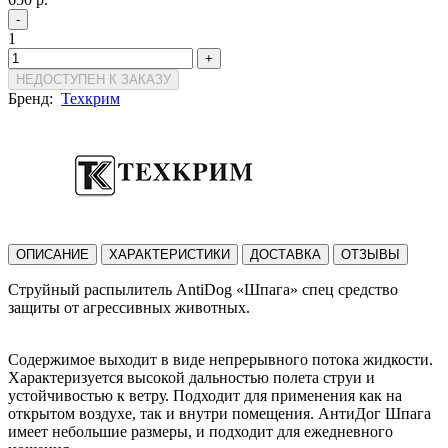
-
1
+
НЕДОСТУПЕН К ЗАКАЗУ
Бренд:
Техкрим
ОПИСАНИЕ
ХАРАКТЕРИСТИКИ
ДОСТАВКА
ОТЗЫВЫ
Струйный распылитель AntiDog «Шпага» спец средство
защиты от агрессивных животных.
Содержимое выходит в виде непрерывного потока жидкости.
Характеризуется высокой дальностью полета струи и
устойчивостью к ветру. Подходит для применения как на
открытом воздухе, так и внутри помещения. АнтиДог Шпага
имеет небольшие размеры, и подходит для ежедневного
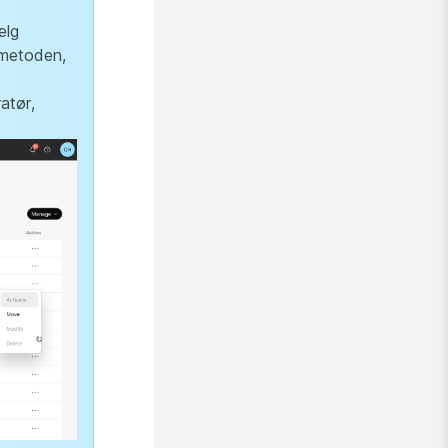
ælg
smetoden,
atør,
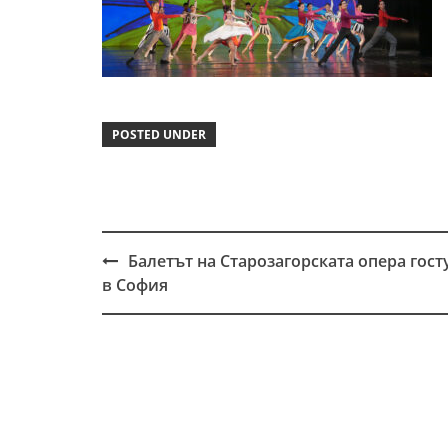
POSTED UNDER
Балетът на Старозагорската опера гост
Post
в София
navigation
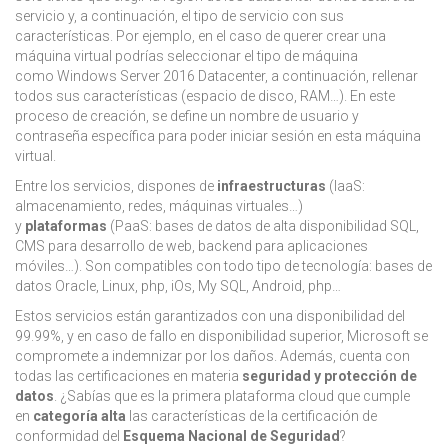
servicio y, a continuación, el tipo de servicio con sus
características. Por ejemplo, en el caso de querer crear una
máquina virtual podrías seleccionar el tipo de máquina
como Windows Server 2016 Datacenter,
a continuación, rellenar
todos sus características (espacio de disco, RAM…). En este
proceso de creación, se define un nombre de usuario y
contraseña específica para poder iniciar sesión en esta máquina
virtual.
Entre los servicios, dispones de
infraestructuras
(IaaS:
almacenamiento, redes, máquinas virtuales…)
y
plataformas
(PaaS: bases de datos de alta disponibilidad SQL,
CMS para desarrollo de web, backend para aplicaciones
móviles…). Son compatibles con todo tipo de tecnología: bases de
datos Oracle, Linux, php, iOs, My SQL, Android, php…
Estos servicios están garantizados con una disponibilidad del
99.99%, y en caso de fallo en disponibilidad superior, Microsoft se
compromete a indemnizar por los daños. Además, cuenta con
todas las certificaciones en materia
seguridad y protección de
datos
. ¿Sabías que es la primera plataforma cloud que cumple
en
categoría alta
las características de la certificación de
conformidad del
Esquema Nacional de Seguridad
?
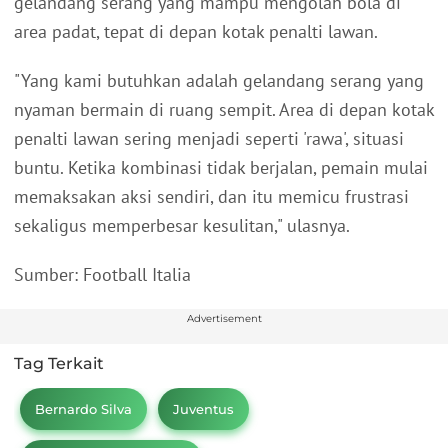
gelandang serang yang mampu mengolah bola di
area padat, tepat di depan kotak penalti lawan.
"Yang kami butuhkan adalah gelandang serang yang
nyaman bermain di ruang sempit. Area di depan kotak
penalti lawan sering menjadi seperti 'rawa', situasi
buntu. Ketika kombinasi tidak berjalan, pemain mulai
memaksakan aksi sendiri, dan itu memicu frustrasi
sekaligus memperbesar kesulitan," ulasnya.
Sumber: Football Italia
Advertisement
Tag Terkait
Bernardo Silva
Juventus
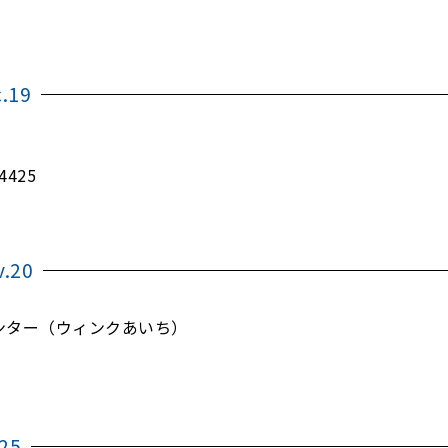
c.19
425
v.20
ンター（ウィンクあいち）
.25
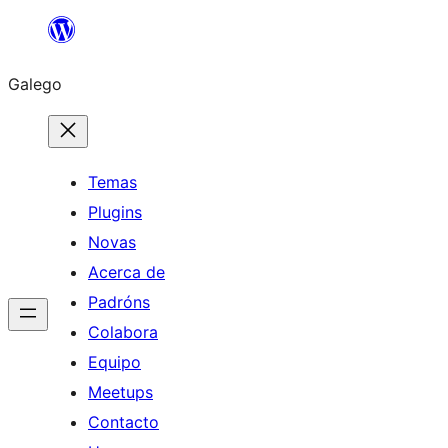
Saltar
ao
Galego
contido
Temas
Plugins
Novas
Acerca de
Padróns
Colabora
Equipo
Meetups
Contacto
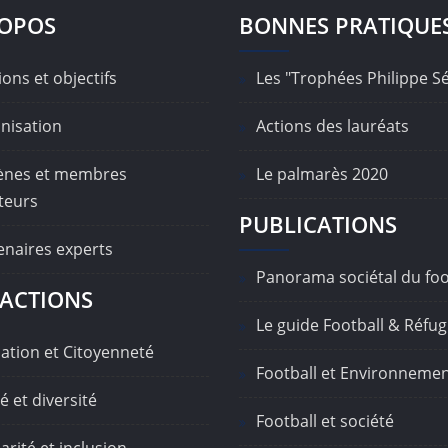
ROPOS
BONNES PRATIQUE
ons et objectifs
Les "Trophées Philippe S
nisation
Actions des lauréats
nes et membres
Le palmarès 2020
teurs
PUBLICATIONS
enaires experts
Panorama sociétal du foo
ACTIONS
Le guide Football & Réfug
ation et Citoyenneté
Football et Environneme
é et diversité
Football et société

** What the exercise asks **
Both boundary lines included, write out word for word only the lines above from the one containing "Характеризуется высокой дальностью" to the one containing "POSTED UNDER", leaving out any pictures.

** Output **
Характеризуется высокой дальностью полета струи и
устойчивостью к ветру. Подходит для применения как на
открытом воздухе, так и внутри помещения. АнтиДог Шпага
имеет небольшие размеры, и подходит для ежедневного
ælg
smetoden,
atør,
POSTED UNDER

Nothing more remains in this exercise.